Our network provider is investigating the issue.

10:48 UTC: We no longer experience packet loss on this interconnection. We are awaiting more information from our network provider on the cause and resolution of this incident.

10:57 UTC: The issue is back, we are experiencing the same amount of loss again.

11:07 UTC: The issue went away again. We are still awaiting word from our provider.

11:32 UTC: We are experiencing packet loss again on the same link.

11:35 UTC: The issue went away again.

11:36 UTC: The issue, ultimately, lies with Free and we cannot do anything about it from our side. Until the root cause is properly fixed, the loss issue may come back off and on.

14:53 UTC: Our network provider tells us that the peering link has been affected by the side effects of a DDOS targeting another customer of our network provider. They are working on providing measures to prevent more attacks targeting this network which should in turn prevent this link from getting overwhelmed.

October 2020

Fixed · Deployments · Global

We are seeing some deployments timing out. It looks like the retry mechanism is doing its job just fine and deployments are starting anyway for all affected applications but you may be observing an usual delay.

We are investigating this issue.

13:47 UTC: The issue is fixed. All deployments have been working fine during this period, only delayed by a few seconds. The issue came from a misconfigured deployment component which was sending broken messages to hypervisors. The broken component has been dealt with.

Fixed · Infrastructure · Global
  • A core RabbitMQ node stopped responded and some databases were unreachable for 30 seconds. We are investigating the outage.
  • Some applications may register a connection loss to their database.

13:17 UTC - no other network loss. All critical parts of Clever Cloud have been checked and restarted to make sure they still communicate with each other.

Logs interuption
Fixed · Services Logs · Global

Logs were interrupted for 15 minutes due to an internal issue. They were recorded and are being ingested. It may take a few minutes to receive all logs and current logs.

The issue is currently fixed and awaiting for full resolution.

Fixed · FS Buckets · Global

Some FS Buckets addons are experiencing issues. We identified the issue and are working on its resolution.

EDIT 21:25 UTC: The issue is fixed. The PHP applications may not work correctly. We are redeploying them.

EDIT 22:30 UTC : Applications with FS Buckets have been redeployed. The incident is closed.

Post mortem: An incorrect human action conducted the FS Buckets system to follow the wrong path between different storage nodes. We applied fix to avoid this cause.

Fixed · Cellar · Global

We identified issues on Cellar addons availability. We identified them and are working on their resolution.

EDIT 15:25 UTC: fixed.
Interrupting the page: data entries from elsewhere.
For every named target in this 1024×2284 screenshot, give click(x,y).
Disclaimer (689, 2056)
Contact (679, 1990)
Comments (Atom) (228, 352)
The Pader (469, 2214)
We are investigating the reasons.

EDIT 15:45 UTC: we identified the reasons and applied a fix.

Fixed · Access Logs · Global

Metrics and access logs requests might experience issues following the maintenance of a core component of those features. Requests can either take a very long time to complete or simply answer an error. We are working toward a fix.

Data won't be lost, the ingestion is simply delayed.

Impacted products:

  • Metrics (in console or using the API)
  • Access logs (charts in the console's overview or using the CLI / API)

EDIT 14:03 UTC: Ingestion is now catching up on the delay, everything looks good. Looks like it may take 30 to 40 minutes to go completely back to normal.

EDIT 14:25 UTC: Ingestion has now caught up, everything should be back to normal.

EDIT 21:26 UTC: New issues are ongoing, we are investigating.

EDIT 22:16 UTC: Ingestion is running. We are consuming queues.

EDIT 23:30 UTC: Ingestion is back to normal. Fixed.

Fixed · Console · Global

Loading the console might result in various errors preventing users from logging in. We are currently investigating. The CLI shouldn't be impacted. Already loaded console webpages shouldn't be impacted either.

EDIT 13:02 UTC: A change causing this issue has been backed out. We will investigate further why it went wrong despite working correctly on our test infrastructure. Sorry for the disruption.